Clayoquot Sound: Leading the Way
The largest remaining tracts of old-growth forests on Vancouver Island are in Clayoquot Sound, a 260,000 hectare region surrounding the west coast village of Tofino. Because of its rugged terrain and remoteness the logging industry was slow to get a foothold here. Consequently over 70% of its old-growth forests are still intact.

Sydney Inlet and Pretty Girl Valley in Clayoquot Sound north of Tofino is an old-growth paradise. Many of Clayoquot’s intact valleys and islands still require legislated protection. Photo by Adrian Dorst
The aboriginal owners of the territory are the Clayoquot tribes of the Nuu-chah-nulth First Nations. They, in cooperation with environmental groups, have worked hard over the years to resist clearcutting in special areas like Meares Island.
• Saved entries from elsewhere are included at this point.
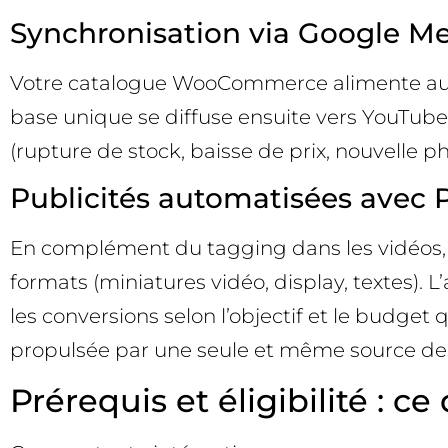
Synchronisation via Google Me
Votre catalogue WooCommerce alimente automa
base unique se diffuse ensuite vers YouTu
(rupture de stock, baisse de prix, nouvelle ph
Publicités automatisées avec
En complément du tagging dans les vidéos, 
formats (miniatures vidéo, display, textes)
les conversions selon l’objectif et le budge
propulsée par une seule et même source de 
Prérequis et éligibilité : c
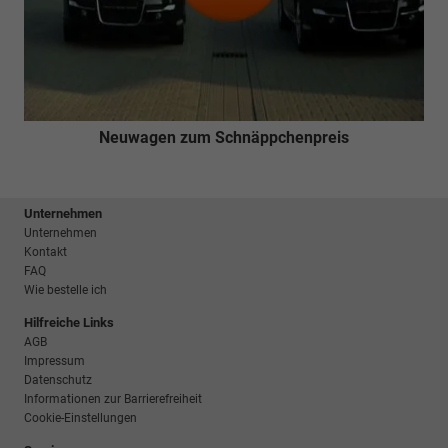
Neuwagen zum Schnäppchenpreis
Unternehmen
Unternehmen
Kontakt
FAQ
Wie bestelle ich
Hilfreiche Links
AGB
Impressum
Datenschutz
Informationen zur Barrierefreiheit
Cookie-Einstellungen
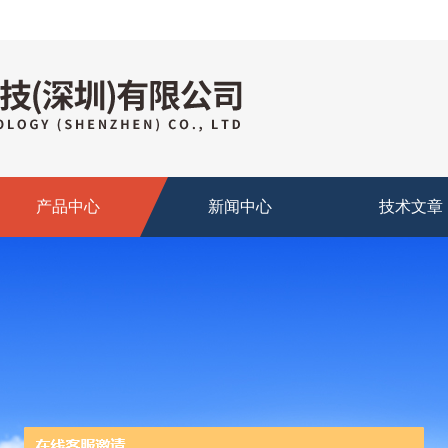
产品中心
新闻中心
技术文章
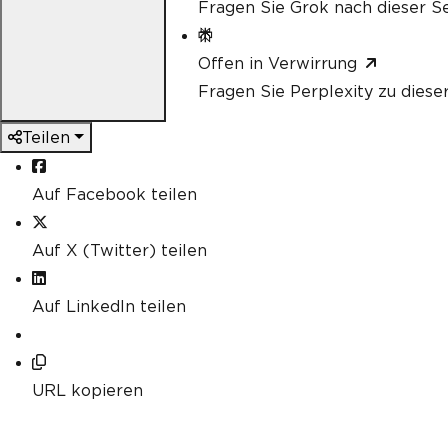
Fragen Sie Grok nach dieser Se
Offen in Verwirrung
Fragen Sie Perplexity zu diese
Teilen
Auf Facebook teilen
Auf X (Twitter) teilen
Auf LinkedIn teilen
URL kopieren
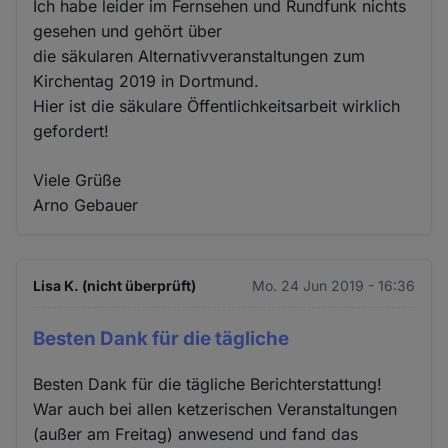
Ich habe leider im Fernsehen und Rundfunk nichts
gesehen und gehört über
die säkularen Alternativveranstaltungen zum
Kirchentag 2019 in Dortmund.
Hier ist die säkulare Öffentlichkeitsarbeit wirklich
gefordert!
Viele Grüße
Arno Gebauer
Lisa K. (nicht überprüft)
Mo. 24 Jun 2019 - 16:36
Besten Dank für die tägliche
Besten Dank für die tägliche Berichterstattung!
War auch bei allen ketzerischen Veranstaltungen
(außer am Freitag) anwesend und fand das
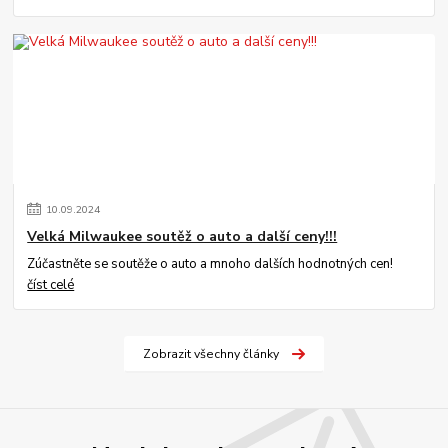
10
.
09
.
2024
Velká Milwaukee soutěž o auto a další ceny!!!
Zúčastněte se soutěže o auto a mnoho dalších hodnotných cen!
číst celé
Zobrazit všechny články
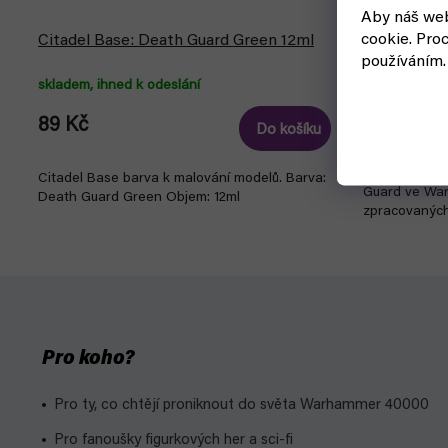
Aby náš web
Warhammer 
cookie.
Proc
Citadel Base: Death Guard Green 12ml
Poxwalkers
používáním.
skladem, ihned k odeslání
čekáme na n
565 Kč
89 Kč
Do košíku
Poxwalkers, 
Citadel Base barva k malování modelů. Barva:
Guard ve War
Death Guard Green Objem: 12ml
zpracovaných
Pro koho?
Pro ty, co chtějí proniknout do světa Warhammer 40000
Pro fanoušky figurkových her a sci-fi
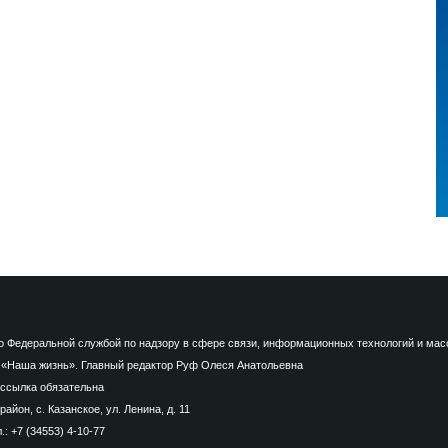
Федеральной службой по надзору в сфере связи, информационных технологий и массо
 «Наша жизнь». Главный редактор Руф Олеся Анатольевна
ссылка обязательна
йон, с. Казанское, ул. Ленина, д. 11
.: +7 (34553) 4-10-77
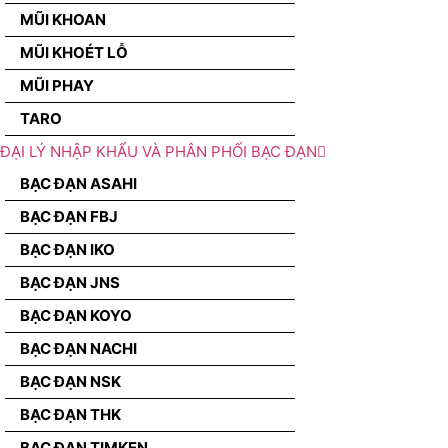
MŨI KHOAN
MŨI KHOÉT LỖ
MŨI PHAY
TARO
ĐẠI LÝ NHẬP KHẨU VÀ PHÂN PHỐI BẠC ĐẠN
BẠC ĐẠN ASAHI
BẠC ĐẠN FBJ
BẠC ĐẠN IKO
BẠC ĐẠN JNS
BẠC ĐẠN KOYO
BẠC ĐẠN NACHI
BẠC ĐẠN NSK
BẠC ĐẠN THK
BẠC ĐẠN TIMKEN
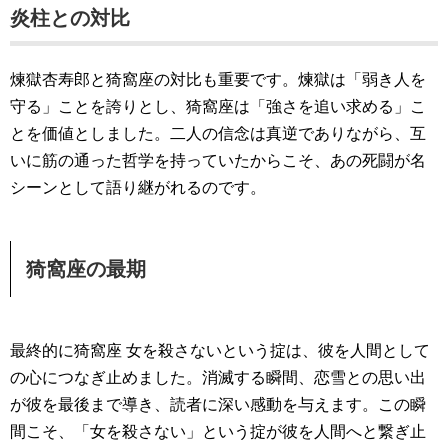
炎柱との対比
煉獄杏寿郎と猗窩座の対比も重要です。煉獄は「弱き人を
守る」ことを誇りとし、猗窩座は「強さを追い求める」こ
とを価値としました。二人の信念は真逆でありながら、互
いに筋の通った哲学を持っていたからこそ、あの死闘が名
シーンとして語り継がれるのです。
猗窩座の最期
最終的に猗窩座 女を殺さないという掟は、彼を人間として
の心につなぎ止めました。消滅する瞬間、恋雪との思い出
が彼を最後まで導き、読者に深い感動を与えます。この瞬
間こそ、「女を殺さない」という掟が彼を人間へと繋ぎ止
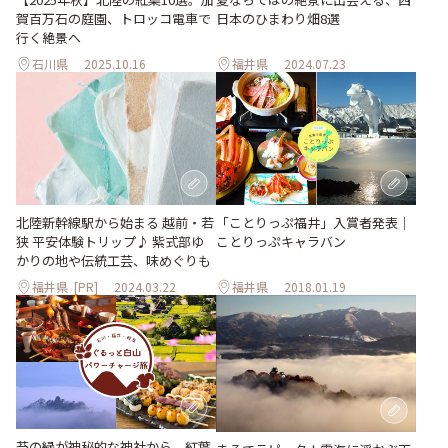
賀百万石の庭園、トロッコ電車で
日本のひまわり畑8選
行く絶景へ
石川県
2025.10.16
福井県
2024.07.23
北陸新幹線駅から始まる 越前・若
「ことりっぷ福井」入賞者発表｜
狭 平安体験トリップ♪ 紫式部ゆ
ことりっぷキャラバン
かりの地や伝統工芸、味めぐりも
福井県
[PR]
2024.03.22
福井県
2018.01.19
苔の緑が神秘的な神社から、紅葉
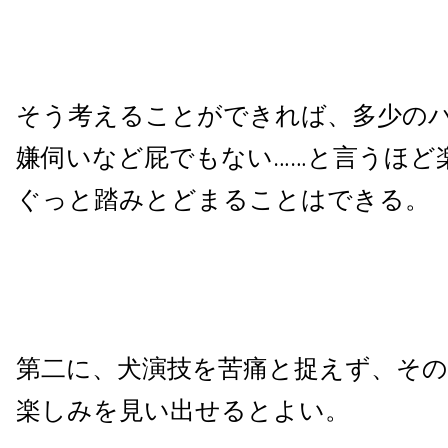
そう考えることができれば、多少の
嫌伺いなど屁でもない……と言うほど
ぐっと踏みとどまることはできる。
第二に、犬演技を苦痛と捉えず、そ
楽しみを見い出せるとよい。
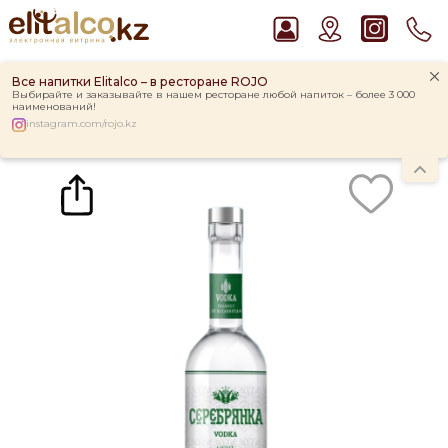
Все напитки Elitalco – в ресторане ROJO
Выбирайте и заказывайте в нашем ресторане любой напиток – более 3 000
наименований!
instagram.com/rojo.kz
Главная
Каталог
Водка Серебрянка Light 38% (0,5L)
Рекомендуем
Виски Talisker 10 YO Malt 45,8% in Box
Водка Smirnoff Red Vodka 37,5%
Джин Gordon`s London Dry Gin 37,5%
Пиво Guinness Draught 4,2% Can
Ром Captain Morgan White 37,5%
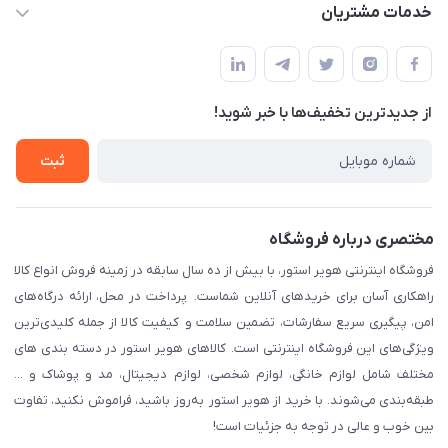
حساب کاربری
خدمات مشتریان
مشهد، اداره پست مرکزی خراسان رضوی، طبقه همکف
مجله فروشگاه
پیگیری سفارش
لیست محصولات
قوانین و مقرارت
درباره ما
از جدید‌ترین تخفیف‌ها با‌ خبر شوید!
حریم خصوصی
تماس با ما
راهنما
ثبت
مختصری درباره فروشگاه
فروشگاه اینترنتی هویر استور، با بیش از ده سال سابقه در زمینه فروش انواع کالا
راهکاری آسان برای خریدهای آنلاین شماست. پرداخت در محل، ارائه درگاه‌های
امن، پیگیری سریع سفارشات، تضمین سلامت و کیفیت کالا از جمله کلیدی‌ترین
ویژگی‌های این فروشگاه اینترنتی است. کالاهای هویر استور در دسته بندی های
مختلف شامل لوازم خانگی، لوازم شخصی، لوازم دیجیتال، مد و پوشاک و ...
طبقه‌بندی می‌شوند. با خرید از هویر استور به‌روز باشید، فراموش نکنید، تفاوت
بین خوب و عالی در توجه به جزئیات است!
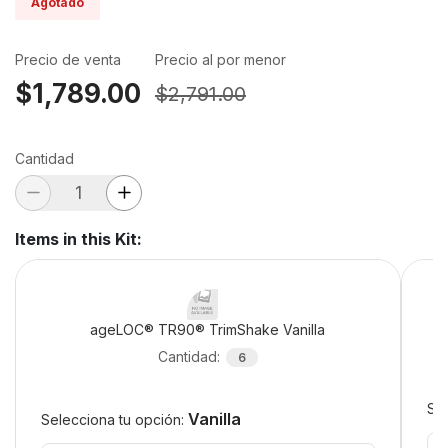
Agotado
Precio de venta
Precio al por menor
$1,789.00
$2,791.00
Cantidad
Items in this Kit
:
ageLOC® TR90® TrimShake Vanilla
Cantidad
:
6
Sel
Vanilla
Selecciona tu opción:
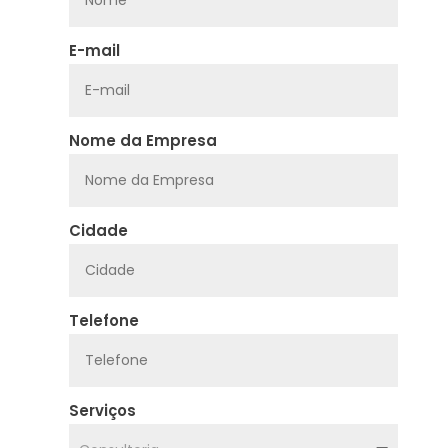
E-mail
Nome da Empresa
Cidade
Telefone
Serviços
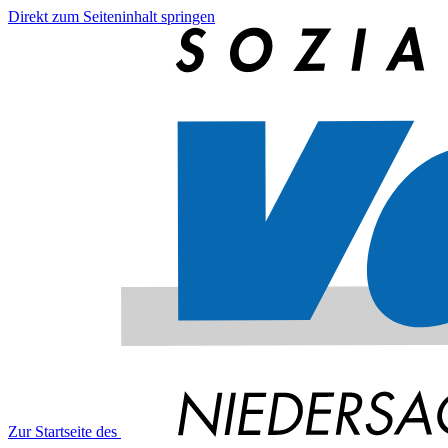
Direkt zum Seiteninhalt springen
Zur Startseite des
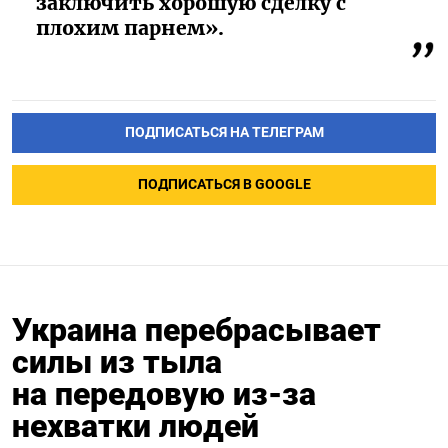
заключить хорошую сделку с
плохим парнем».
ПОДПИСАТЬСЯ НА ТЕЛЕГРАМ
ПОДПИСАТЬСЯ В GOOGLE
Украина перебрасывает
силы из тыла
на передовую из-за
нехватки людей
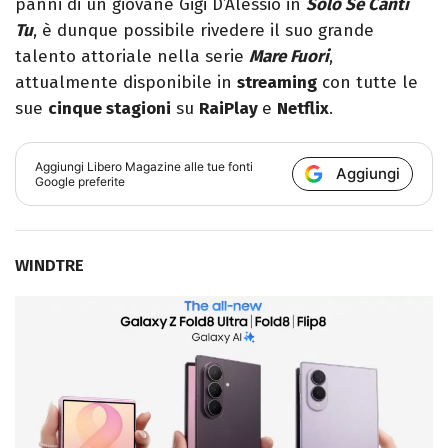
panni di un giovane Gigi D’Alessio in
Solo Se Canti
Tu
, è dunque possibile rivedere il suo grande
talento attoriale nella serie
Mare Fuori
,
attualmente disponibile in
streaming
con tutte le
sue
cinque stagioni
su
RaiPlay
e
Netflix
.
Aggiungi
Libero Magazine
alle tue fonti
Aggiungi
Google preferite
WINDTRE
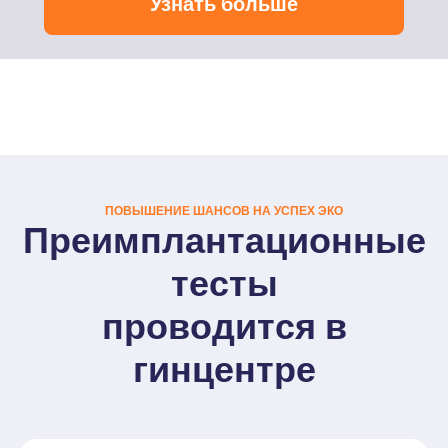
Узнать больше
ПОВЫШЕНИЕ ШАНСОВ НА УСПЕХ ЭКО
Преимплантационные
тесты
проводится в
гинцентре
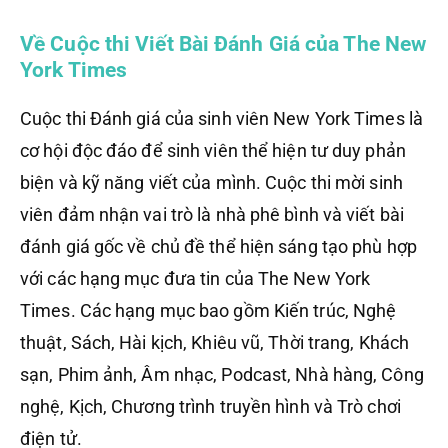
Về Cuộc thi Viết Bài Đánh Giá của The New
York Times
Cuộc thi Đánh giá của sinh viên New York Times là
cơ hội độc đáo để sinh viên thể hiện tư duy phản
biện và kỹ năng viết của mình. Cuộc thi mời sinh
viên đảm nhận vai trò là nhà phê bình và viết bài
đánh giá gốc về chủ đề thể hiện sáng tạo phù hợp
với các hạng mục đưa tin của The New York
Times. Các hạng mục bao gồm Kiến trúc, Nghệ
thuật, Sách, Hài kịch, Khiêu vũ, Thời trang, Khách
sạn, Phim ảnh, Âm nhạc, Podcast, Nhà hàng, Công
nghệ, Kịch, Chương trình truyền hình và Trò chơi
điện tử.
In early 1993, some 12,000 people led by the Friends of Clayoquot Sound took part in protests to oppose MacMillan Bloedel’s logging operations in the area. Almost 900 people were arrested for peacefully blocking the way of the logging trucks, which made it the largest act of civil disobedience in Canadian history.
MacMillan Bloedel eventually abandoned its plans to log Clayoquot Sound’s pristine valleys and went on to give over the company’s logging rights to the Nuu-chah-nulth controlled logging company, Iisaak Forest Resources.
In 1998, the Clayoquot Memorandum of Understanding (MOU) was signed between the Nuu-chah-nulth’s Clayoquot Chiefs, Iisaak Forest Resources, and 4 environmental groups – Greenpeace, Sierra Club, Natural Resources Defense Council and the Wilderness Committee. The agreement declared that all of Clayoquot Sound’s remaining pristine valleys and islands are eehmis (Nuu-chah-nulth for very special places) which are to be off-limits to logging. Iisaak’s logging, it was agreed, would occur in already fragmented areas, eventually transitioning away from logging old-growth to logging second-growth forests.
Clayoquot Sound continues to be at the forefront of old-growth forest conservation efforts on Vancouver Island. To keep Clayoquot Sound moving towards sustainability the BC government needs to legislate protection for the Nuu-chah-nulth’s eehmis areas by enshrining First Nations land-use planning outcomes in law and provide economic development funds – as the provincial government recently did in the Great Bear Rainforest on BC’s mainland coast. This will help the Nuu-chah-nulth people develop forest-friendly businesses and local employment opportunities.
It’s worth noting that since the signing of the MOU by the First Nations and environmental groups back in 1998, Clayoquot Sound has been designated a UN Biosphere Reserve and has become one of Canada’s premier eco-tourism destinations, generating an estimated $100 million in tourism revenues each year.